Here is haproxy -vv:
haproxy -vv -f /etc/haproxy/haproxy.cfg
HA-Proxy version 1.7.9-1ppa1~trusty 2017/08/19
Copyright 2000-2017 Willy Tarreau <willy@haproxy.org>
Build options :
TARGET = linux2628
CPU = generic
CC = gcc
CFLAGS = -g -O2 -fPIE -fstack-protector --param=ssp-buffer-size=4 -Wformat -Werror=format-security -D_FORTIFY_SOURCE=2
OPTIONS = USE_GETADDRINFO=1 USE_ZLIB=1 USE_REGPARM=1 USE_OPENSSL=1 USE_LUA=1 USE_PCRE=1 USE_NS=1
Default settings :
maxconn = 2000, bufsize = 16384, maxrewrite = 1024, maxpollevents = 200
Encrypted password support via crypt(3): yes
Built with zlib version : 1.2.8
Running on zlib version : 1.2.8
Compression algorithms supported : identity("identity"), deflate("deflate"), raw-deflate("deflate"), gzip("gzip")
Built with OpenSSL version : OpenSSL 1.0.1f 6 Jan 2014
Running on OpenSSL version : OpenSSL 1.0.1f 6 Jan 2014
OpenSSL library supports TLS extensions : yes
OpenSSL library supports SNI : yes
OpenSSL library supports prefer-server-ciphers : yes
Built with PCRE version : 8.31 2012-07-06
Running on PCRE version : 8.31 2012-07-06
PCRE library supports JIT : no (USE_PCRE_JIT not set)
Built with Lua version : Lua 5.3.1
Built with transparent proxy support using: IP_TRANSPARENT IPV6_TRANSPARENT IP_FREEBIND
Built with network namespace support
Available polling systems :
epoll : pref=300, test result OK
poll : pref=200, test result OK
select : pref=150, test result OK
Total: 3 (3 usable), will use epoll.
Available filters :
[COMP] compression
[TRACE] trace
[SPOE] spoe
No other issues besides the health checks (which cause decreased throughput).
So by disabling the health check, performance is fine?
Like I said, post the haproxy log, it will contain the reason the health check failed.
The log is very verbose because of the traffic I’m putting through it. What can I grep for? Is there anything I need to do to enable health check logging? I haven’t seen it.

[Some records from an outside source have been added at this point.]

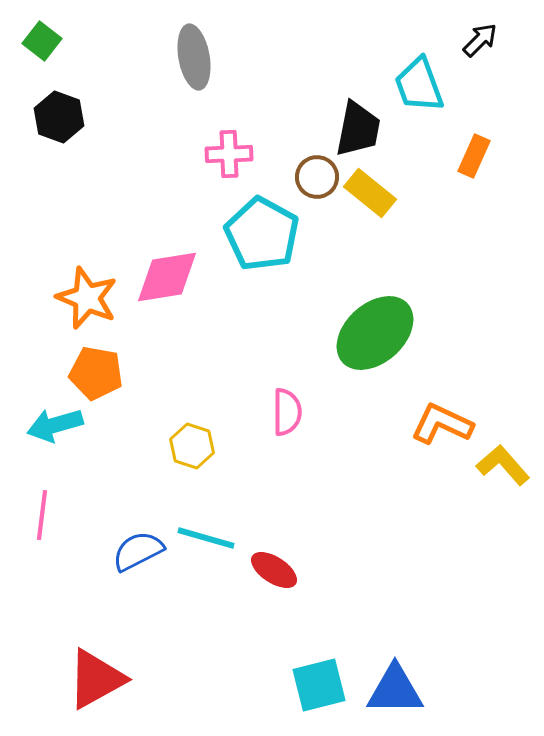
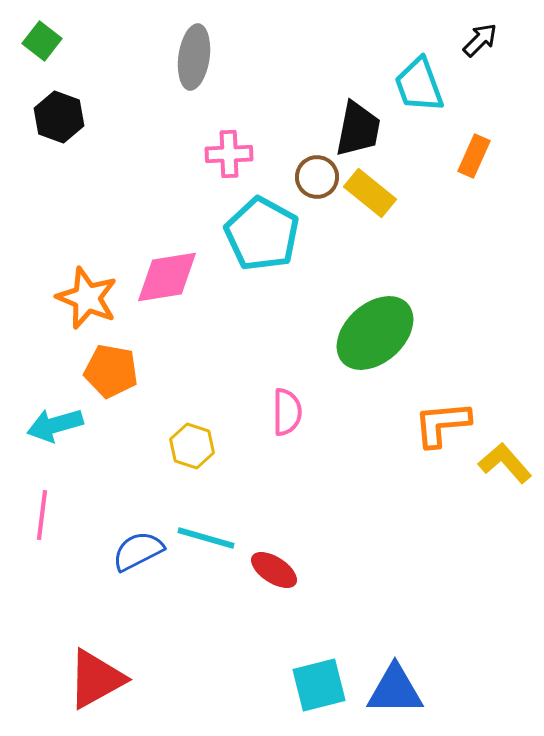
gray ellipse: rotated 18 degrees clockwise
orange pentagon: moved 15 px right, 2 px up
orange L-shape: rotated 30 degrees counterclockwise
yellow L-shape: moved 2 px right, 2 px up
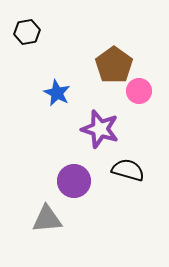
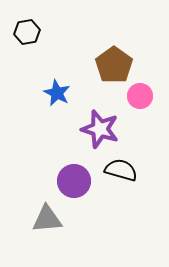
pink circle: moved 1 px right, 5 px down
black semicircle: moved 7 px left
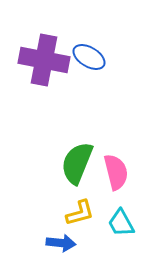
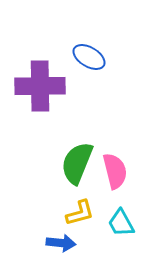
purple cross: moved 4 px left, 26 px down; rotated 12 degrees counterclockwise
pink semicircle: moved 1 px left, 1 px up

health checks are always be logged, no need to enable anything.
If its to much output, disable everything else in the frontend:
option dontlog-normal
option dontlognull
Ok, thanks Lukas! I’ll spin my load testing stack back up and report back.
@lukastribus sorry for the delay. I turned on option dontlog-normal, but still get pretty noisy logs. I also don’t see healthchecks. Here’s an example of a log line I see (which seems normal to me. 200 status code).
Oct 5 14:48:24 colony haproxy[6307]: 10.2.1.112:59228 [05/Oct/2017:14:48:17.852] frontend backend/A 0/0/6031/282/6411 200 968 - - ---- 1805/1805/1356/99/1 0/0 {bar} “GET /www.google.com?foo=12868837 HTTP/1.1”
(I replaced the names of some of the servers).